Introduction: I_Kr inhibitors can prolong the repolarization, and may develop trigger (premature ventricular contraction: PVC) and substrate (spatial dispersion of repolarization) for the onset of torsade de pointes (TdP). We investigated how the mode of preceding changes in the early (J-T_peak) and late (T_peak-T_end) repolarization represent the characteristics of TdP. 
Methods: Well-known torsadogenic drug hydroxychloroquine in doses of 1, 3 and 10 mg/kg/10 min was intravenously administered to the chronic atrioventricular block dogs under the monitoring of Holter electrocardiogram (n=4 for each dose).  

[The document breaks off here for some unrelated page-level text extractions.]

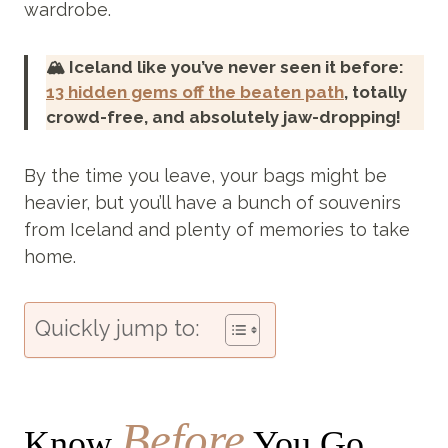
wardrobe.
🏔️ Iceland like you’ve never seen it before:
13 hidden gems off the beaten path
, totally
crowd-free, and absolutely jaw-dropping!
By the time you leave, your bags might be
heavier, but you’ll have a bunch of souvenirs
from Iceland and plenty of memories to take
home.
Quickly jump to:
Before
Know
You Go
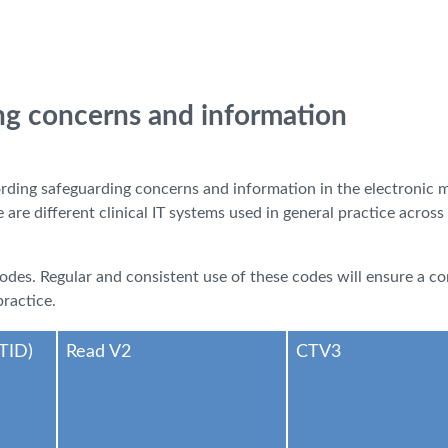
ng concerns and information
ording safeguarding concerns and information in the electronic 
re different clinical IT systems used in general practice across
 codes. Regular and consistent use of these codes will ensure a 
ractice.
TID)
Read V2
CTV3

Results: While the low or middle dose of hydroxychloroquine did not induce TdP, the high dose induced TdP in each animal at 10.0 (#1), 8.7 (#2), 9.3 (#3) and 11.3 (#4) min after the start of administration.  The R on T-type PVCs were frequently induced in the animal #1, #2 and #3 before the onset of TdP, which was not observed in the animal #4.  The TdP spontaneously terminated in the animal #1, while it degenerated into ventricular fibrillation in the others.  The changes of J-T_peak just before the onset of PVC (#1, #2, and #3) or TdP (#4) were +37, +36, +23 and +1 ms, whereas those of T_peak-T_end were +12, +20, +22 and +89 ms, respectively. 
Discussion: The prolongation of J-T_peak may trigger R on T-type PVCs possibly through Ca²⁺ overload, whereas the prolongation of T_peak-T_end will develop the substrate for maintaining spiral reentry.